**TO DO**
Among the entries below, count the lines containing the string "κωδικού". Only the count is needed.

(Collected data)
╔══
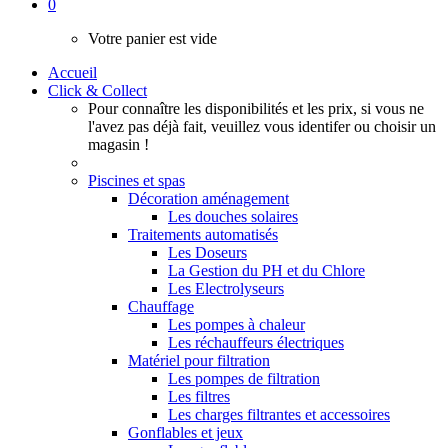
0
Votre panier est vide
Accueil
Click & Collect
Pour connaître les disponibilités et les prix, si vous ne
l'avez pas déjà fait, veuillez vous identifer ou choisir un
magasin !
Piscines et spas
Décoration aménagement
Les douches solaires
Traitements automatisés
Les Doseurs
La Gestion du PH et du Chlore
Les Electrolyseurs
Chauffage
Les pompes à chaleur
Les réchauffeurs électriques
Matériel pour filtration
Les pompes de filtration
Les filtres
Les charges filtrantes et accessoires
Gonflables et jeux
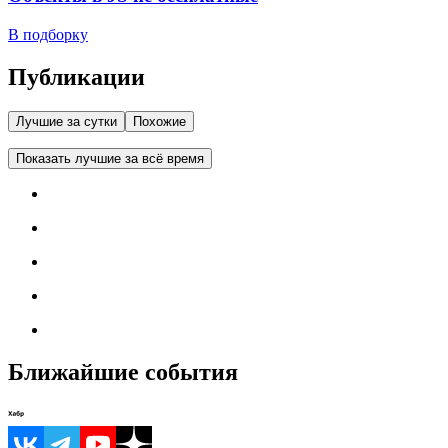
В подборку
Публикации
Лучшие за сутки
Похожие
Показать лучшие за всё время
Ближайшие события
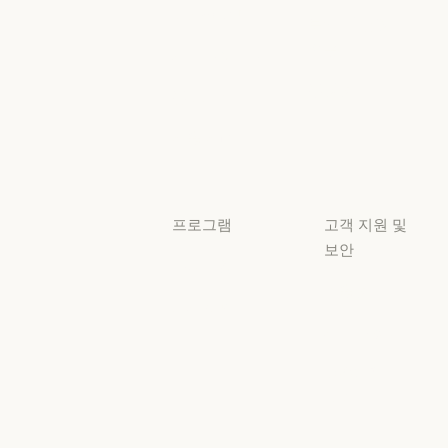
플러그인
책임 있는 확장 
Claude 기반
보안 및 규정
Claude 기반
준수
서비스 파트너
보안 및 규정 준
서비스 파트너
투명성
튜토리얼
투명성
튜토리얼
사용 사례
사용 사례
프로그램
고객 지원 및
보안
스타트업
가용성
스타트업
리서치 랩
가용성
서비스 상태
리서치 랩
서비스 상태
고객지원
센터
고객지원 센터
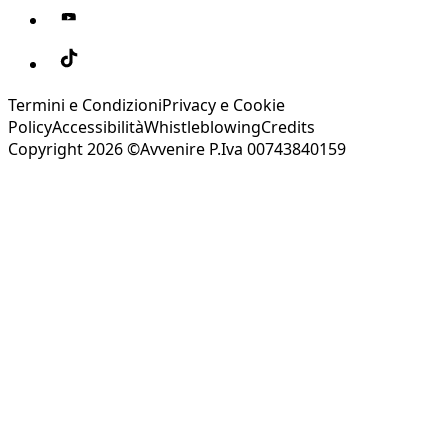
Termini e Condizioni
Privacy e Cookie
Policy
Accessibilità
Whistleblowing
Credits
Copyright 2026 ©Avvenire P.Iva 00743840159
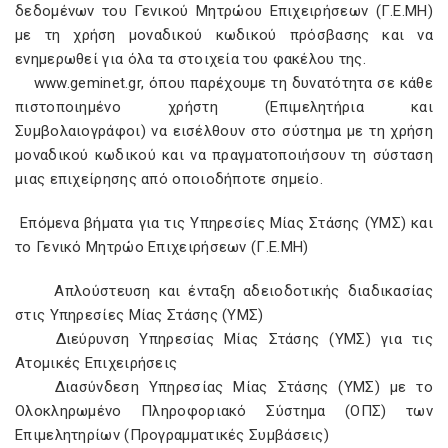
δεδομένων του Γενικού Μητρώου Επιχειρήσεων (Γ.Ε.ΜΗ)
με τη χρήση μοναδικού κωδικού πρόσβασης και να
ενημερωθεί για όλα τα στοιχεία του φακέλου της.
www.geminet.gr, όπου παρέχουμε τη δυνατότητα σε κάθε
πιστοποιημένο χρήστη (Επιμελητήρια και
Συμβολαιογράφοι) να εισέλθουν στο σύστημα με τη χρήση
μοναδικού κωδικού και να πραγματοποιήσουν τη σύσταση
μιας επιχείρησης από οποιοδήποτε σημείο.
Επόμενα βήματα για τις Υπηρεσίες Μίας Στάσης (ΥΜΣ) και
το Γενικό Μητρώο Επιχειρήσεων (Γ.Ε.ΜΗ)
Απλούστευση και ένταξη αδειοδοτικής διαδικασίας
στις Υπηρεσίες Μίας Στάσης (ΥΜΣ)
Διεύρυνση Υπηρεσίας Μίας Στάσης (ΥΜΣ) για τις
Ατομικές Επιχειρήσεις
Διασύνδεση Υπηρεσίας Μίας Στάσης (ΥΜΣ) με το
Ολοκληρωμένο Πληροφοριακό Σύστημα (ΟΠΣ) των
Επιμελητηρίων (Προγραμματικές Συμβάσεις)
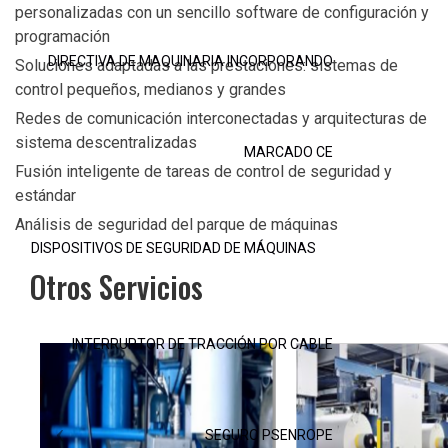
personalizadas con un sencillo software de configuración y
programación
DIRECTIVA DE MAQUINARIA INCORPORANDO
Soluciones adaptadas a las prestaciones: sistemas de
control pequeños, medianos y grandes
Redes de comunicación interconectadas y arquitecturas de
sistema descentralizadas
MARCADO CE
Fusión inteligente de tareas de control de seguridad y
estándar
Análisis de seguridad del parque de máquinas
DISPOSITIVOS DE SEGURIDAD DE MÁQUINAS
Otros Servicios
INTERRUPTOR DE TRACCIÓN POR CABLE
SEGURO PSENROPE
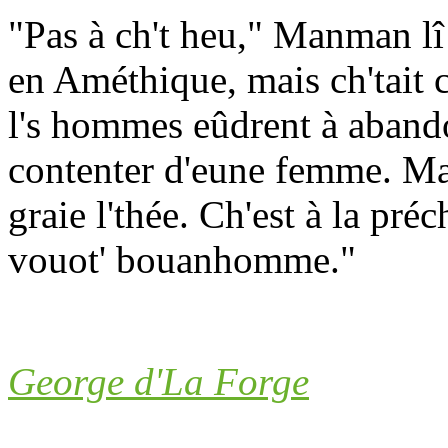
"Pas à ch't heu," Manman lî
en Améthique, mais ch'tait c
l's hommes eûdrent à aband
contenter d'eune femme. Mai
graie l'thée. Ch'est à la pr
vouot' bouanhomme."
George d'La Forge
╚══
**WRITTEN RESPONSE**
2